● Your objective
Each line from the first down to the one containing "https://avisufa.ru/sitemap-pt-page-2015-02.html" should be returned exactly as it appears below.

● Extracted entries
+++++

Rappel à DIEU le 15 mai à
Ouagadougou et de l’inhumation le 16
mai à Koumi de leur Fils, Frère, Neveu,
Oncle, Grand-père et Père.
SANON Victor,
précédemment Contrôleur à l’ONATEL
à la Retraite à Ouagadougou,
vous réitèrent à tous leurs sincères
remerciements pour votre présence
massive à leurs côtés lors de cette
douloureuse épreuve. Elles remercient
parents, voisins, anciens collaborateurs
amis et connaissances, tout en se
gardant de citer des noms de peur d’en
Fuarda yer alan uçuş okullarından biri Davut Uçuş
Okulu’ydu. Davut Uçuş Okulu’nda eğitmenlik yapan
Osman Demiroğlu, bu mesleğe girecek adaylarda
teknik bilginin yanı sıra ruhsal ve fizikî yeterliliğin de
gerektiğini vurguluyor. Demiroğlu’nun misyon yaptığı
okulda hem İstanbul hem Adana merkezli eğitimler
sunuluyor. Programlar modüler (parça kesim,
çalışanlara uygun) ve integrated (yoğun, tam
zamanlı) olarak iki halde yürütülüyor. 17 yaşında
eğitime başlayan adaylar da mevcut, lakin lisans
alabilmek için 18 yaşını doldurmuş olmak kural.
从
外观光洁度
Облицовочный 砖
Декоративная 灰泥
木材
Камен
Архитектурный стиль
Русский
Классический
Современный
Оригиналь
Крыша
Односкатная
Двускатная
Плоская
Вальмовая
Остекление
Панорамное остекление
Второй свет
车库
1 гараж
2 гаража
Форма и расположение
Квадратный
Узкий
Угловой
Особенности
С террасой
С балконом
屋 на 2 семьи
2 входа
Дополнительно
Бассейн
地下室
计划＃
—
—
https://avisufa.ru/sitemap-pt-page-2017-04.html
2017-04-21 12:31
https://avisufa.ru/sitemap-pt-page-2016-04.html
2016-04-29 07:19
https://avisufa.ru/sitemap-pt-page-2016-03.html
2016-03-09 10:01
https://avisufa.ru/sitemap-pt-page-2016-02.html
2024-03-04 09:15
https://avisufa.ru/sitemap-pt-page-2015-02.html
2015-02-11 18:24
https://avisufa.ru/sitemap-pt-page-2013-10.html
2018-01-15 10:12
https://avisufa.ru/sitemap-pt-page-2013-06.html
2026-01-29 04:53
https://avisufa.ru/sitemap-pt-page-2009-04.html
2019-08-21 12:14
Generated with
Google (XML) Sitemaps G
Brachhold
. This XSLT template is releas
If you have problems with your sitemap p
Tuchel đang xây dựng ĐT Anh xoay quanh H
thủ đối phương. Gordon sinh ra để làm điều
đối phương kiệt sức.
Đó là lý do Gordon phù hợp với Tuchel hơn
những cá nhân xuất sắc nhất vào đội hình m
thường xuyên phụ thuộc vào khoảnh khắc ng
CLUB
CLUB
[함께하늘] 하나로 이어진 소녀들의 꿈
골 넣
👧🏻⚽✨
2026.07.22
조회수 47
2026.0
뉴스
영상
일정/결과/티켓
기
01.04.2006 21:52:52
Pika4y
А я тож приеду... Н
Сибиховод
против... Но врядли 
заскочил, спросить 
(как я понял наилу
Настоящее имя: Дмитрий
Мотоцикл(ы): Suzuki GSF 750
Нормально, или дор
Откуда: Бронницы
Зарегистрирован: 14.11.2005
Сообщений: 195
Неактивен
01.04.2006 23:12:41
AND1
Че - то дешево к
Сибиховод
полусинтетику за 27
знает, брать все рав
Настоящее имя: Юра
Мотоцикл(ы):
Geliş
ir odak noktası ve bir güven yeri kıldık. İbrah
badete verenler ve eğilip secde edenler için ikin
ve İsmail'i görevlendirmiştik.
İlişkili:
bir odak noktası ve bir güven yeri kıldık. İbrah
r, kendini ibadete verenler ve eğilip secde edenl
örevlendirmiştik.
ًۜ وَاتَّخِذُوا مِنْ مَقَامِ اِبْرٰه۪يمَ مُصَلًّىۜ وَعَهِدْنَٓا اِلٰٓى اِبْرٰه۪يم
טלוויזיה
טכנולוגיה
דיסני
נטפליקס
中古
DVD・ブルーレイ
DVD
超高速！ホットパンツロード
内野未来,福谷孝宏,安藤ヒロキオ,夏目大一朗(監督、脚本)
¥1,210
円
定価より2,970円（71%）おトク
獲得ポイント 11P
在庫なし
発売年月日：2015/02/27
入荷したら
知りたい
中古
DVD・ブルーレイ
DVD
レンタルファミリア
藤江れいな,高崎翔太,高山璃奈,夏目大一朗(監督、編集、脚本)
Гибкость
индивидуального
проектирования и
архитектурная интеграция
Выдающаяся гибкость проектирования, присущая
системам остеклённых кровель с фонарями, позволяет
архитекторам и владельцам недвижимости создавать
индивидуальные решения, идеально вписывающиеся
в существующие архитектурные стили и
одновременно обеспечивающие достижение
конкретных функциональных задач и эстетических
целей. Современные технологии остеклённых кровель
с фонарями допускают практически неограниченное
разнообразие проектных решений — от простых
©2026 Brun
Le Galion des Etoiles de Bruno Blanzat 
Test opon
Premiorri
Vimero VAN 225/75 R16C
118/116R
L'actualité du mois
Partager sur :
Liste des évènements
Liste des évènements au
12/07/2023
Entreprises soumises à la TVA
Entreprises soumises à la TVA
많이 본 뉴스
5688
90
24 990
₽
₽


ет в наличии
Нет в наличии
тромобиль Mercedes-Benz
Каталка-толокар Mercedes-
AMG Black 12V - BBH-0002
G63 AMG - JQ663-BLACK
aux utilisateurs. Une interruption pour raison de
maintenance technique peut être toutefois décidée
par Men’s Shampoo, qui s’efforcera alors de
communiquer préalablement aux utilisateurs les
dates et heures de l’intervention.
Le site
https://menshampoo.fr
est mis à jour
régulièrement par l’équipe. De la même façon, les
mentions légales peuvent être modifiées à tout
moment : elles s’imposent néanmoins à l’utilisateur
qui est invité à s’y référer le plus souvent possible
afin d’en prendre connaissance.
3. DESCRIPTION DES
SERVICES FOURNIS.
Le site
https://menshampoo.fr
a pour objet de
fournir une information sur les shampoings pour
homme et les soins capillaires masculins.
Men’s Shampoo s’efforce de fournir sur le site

+++++

● Final answer
Rappel à DIEU le 15 mai à
Ouagadougou et de l’inhumation le 16
mai à Koumi de leur Fils, Frère, Neveu,
Oncle, Grand-père et Père.
SANON Victor,
précédemment Contrôleur à l’ONATEL
à la Retraite à Ouagadougou,
vous réitèrent à tous leurs sincères
remerciements pour votre présence
massive à leurs côtés lors de cette
douloureuse épreuve. Elles remercient
parents, voisins, anciens collaborateurs
amis et connaissances, tout en se
gardant de citer des noms de peur d’en
Fuarda yer alan uçuş okullarından biri Davut Uçuş
Okulu’ydu. Davut Uçuş Okulu’nda eğitmenlik yapan
Osman Demiroğlu, bu mesleğe girecek adaylarda
teknik bilginin yanı sıra ruhsal ve fizikî yeterliliğin de
gerektiğini vurguluyor. Demiroğlu’nun misyon yaptığı
okulda hem İstanbul hem Adana merkezli eğitimler
sunuluyor. Programlar modüler (parça kesim,
çalışanlara uygun) ve integrated (yoğun, tam
zamanlı) olarak iki halde yürütülüyor. 17 yaşında
eğitime başlayan adaylar da mevcut, lakin lisans
alabilmek için 18 yaşını doldurmuş olmak kural.
从
外观光洁度
Облицовочный 砖
Декоративная 灰泥
木材
Камен
Архитектурный стиль
Русский
Классический
Современный
Оригиналь
Крыша
Односкатная
Двускатная
Плоская
Вальмовая
Остекление
Панорамное остекление
Второй свет
车库
1 гараж
2 гаража
Форма и расположение
Квадратный
Узкий
Угловой
Особенности
С террасой
С балконом
屋 на 2 семьи
2 входа
Дополнительно
Бассейн
地下室
计划＃
—
—
https://avisufa.ru/sitemap-pt-page-2017-04.html
2017-04-21 12:31
https://avisufa.ru/sitemap-pt-page-2016-04.html
2016-04-29 07:19
https://avisufa.ru/sitemap-pt-page-2016-03.html
2016-03-09 10:01
https://avisufa.ru/sitemap-pt-page-2016-02.html
2024-03-04 09:15
https://avisufa.ru/sitemap-pt-page-2015-02.html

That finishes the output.